A handful of small ball bearings or polystyrene balls represent particles in this demonstration. The vibration provided by the vibrating plate represents changes in temperature while the polystyrene ‘plug’ and masses represent applied pressure.
When the ‘temperature’ is low (the vibration is low) the particles are not seen to move much, this reflects the energy level of the particles. As the 'temperature' (vibration) increases, the particles move more and more erratically, eventually bouncing up to the top of the tube. This represents how gas molecules act when high temperatures are applied.
Add the bung and some small masses and the level of bouncing will drop and the ‘particles’ appear more concentrated. This shows that when you pressurise the gas at a specific temperature, the particles become tighter packed and therefore have less kinetic energy.

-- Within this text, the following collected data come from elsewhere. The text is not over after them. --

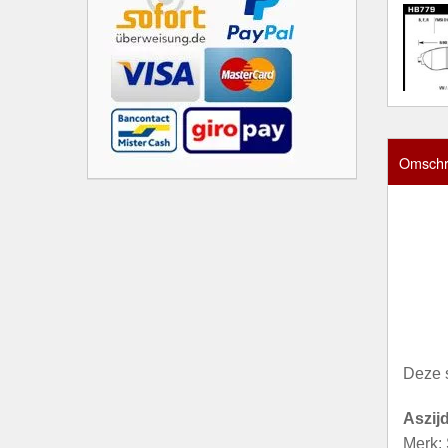
Omschri
Deze 
Aszij
Merk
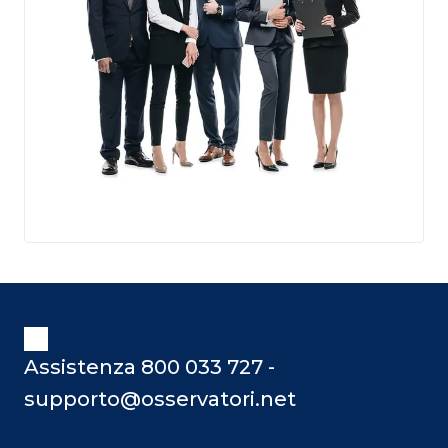
Assistenza 800 033 727 -
supporto@osservatori.net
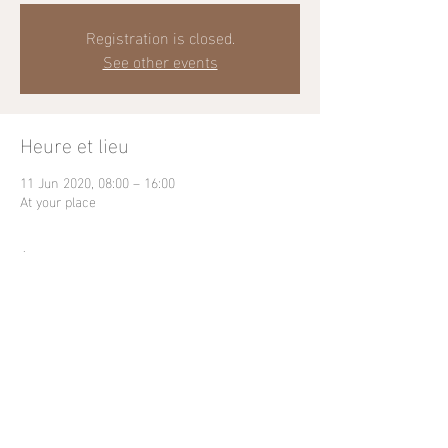
Registration is closed.
See other events
Heure et lieu
11 Jun 2020, 08:00 – 16:00
At your place
À propos de l'événement
Classical dressage lessons or groundwork
Partager cet événement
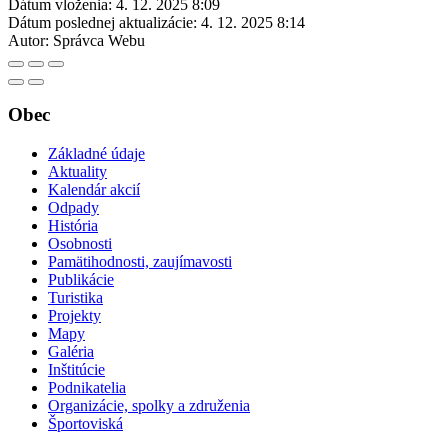
Dátum vloženia:
4. 12. 2025 8:09
Dátum poslednej aktualizácie:
4. 12. 2025 8:14
Autor:
Správca Webu
Obec
Základné údaje
Aktuality
Kalendár akcií
Odpady
História
Osobnosti
Pamätihodnosti, zaujímavosti
Publikácie
Turistika
Projekty
Mapy
Galéria
Inštitúcie
Podnikatelia
Organizácie, spolky a združenia
Športoviská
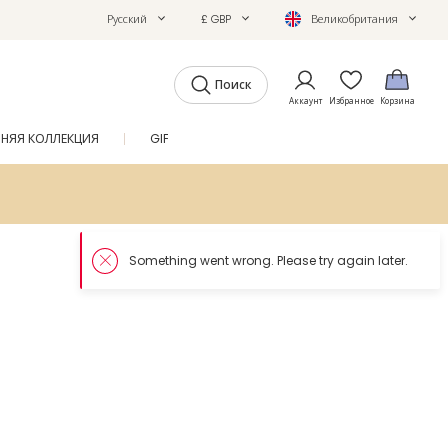
Русский
£ GBP
Великобритания
Поиск
Аккаунт
Избранное
Корзина
ТНЯЯ КОЛЛЕКЦИЯ
GIFTS
ЖУРНАЛ
SALE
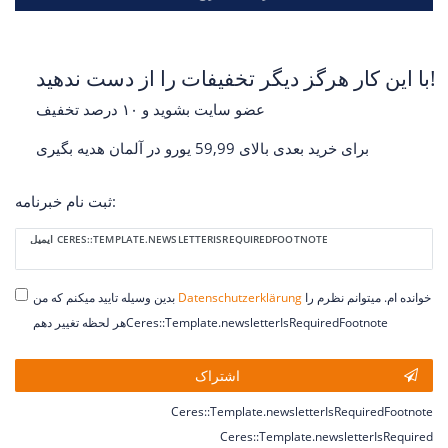
با این کار هرگز دیگر تخفیفات را از دست ندهید!
عضو سایت بشوید و ۱۰ درصد تخفیف
برای خرید بعدی بالای 59,99 یورو در آلمان هدیه بگیری
ثبت نام خبرنامه:
Ceres::Template.newsletterHoneypotLabel
ایمیل CERES::TEMPLATE.NEWSLETTERISREQUIREDFOOTNOTE
خوانده ام. میتوانم نظرم را
Daten­schutz­erklärung
بدین وسیله تایید میکنم که من
هر لحظه تغییر دهمCeres::Template.newsletterIsRequiredFootnote
اشتراک
Ceres::Template.newsletterIsRequiredFootnote
Ceres::Template.newsletterIsRequired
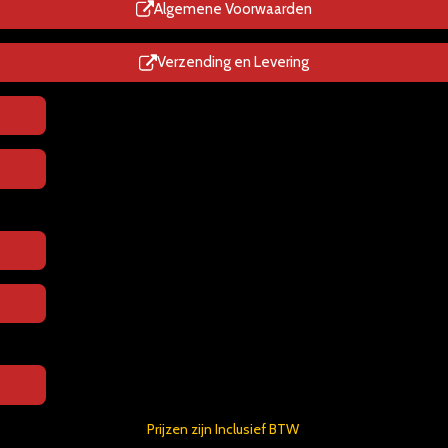
p
Algemene Voorwaarden
Verzending en Levering
Prijzen zijn Inclusief BTW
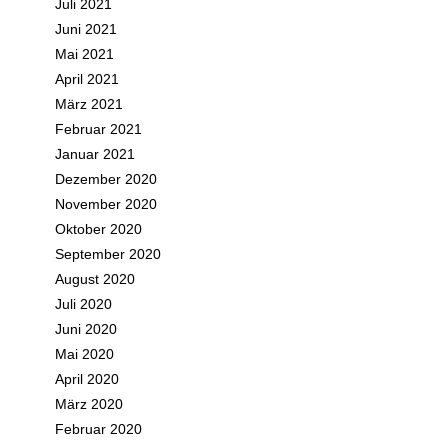
Juli 2021
Juni 2021
Mai 2021
April 2021
März 2021
Februar 2021
Januar 2021
Dezember 2020
November 2020
Oktober 2020
September 2020
August 2020
Juli 2020
Juni 2020
Mai 2020
April 2020
März 2020
Februar 2020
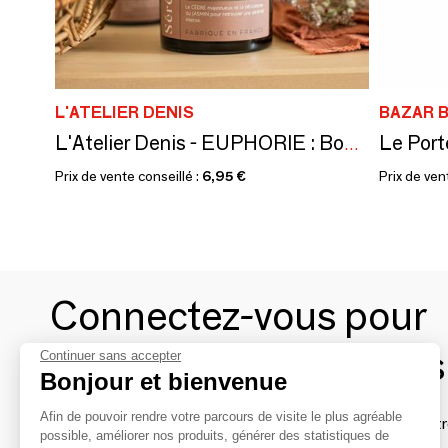
L'ATELIER DENIS
BAZAR B
L'Atelier Denis - EUPHORIE : Bougie Parfumée cire 100% végétale 150g - 30H
Prix de vente conseillé :
6,95 €
Prix de ven
Connectez-vous pour
contacter les marques
Continuer sans accepter
Bonjour et bienvenue
Afin de pouvoir rendre votre parcours de visite le plus agréable
Afin de profiter au mieux de l'expérience MOM et de rentr
possible, améliorer nos produits, générer des statistiques de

Many science departments have old units from the 60s or 70s which will still perform well, though routinely oiling the motor parts will keep things running smoothly.
Here’s the technical bit…
The temperature of a gas is the measure of its mean kinetic energy – the molecules are in constant motion and energy is associated with that motion. The higher the temperature, the greater the motion. The density of a gas is the sum of the mass of the molecules divided by the volume or space which the gas occupies Pressure of a gas is a measure of the momentum of the molecules – The molecules impart momentum to the walls of the container producing a force that can be measured accurately.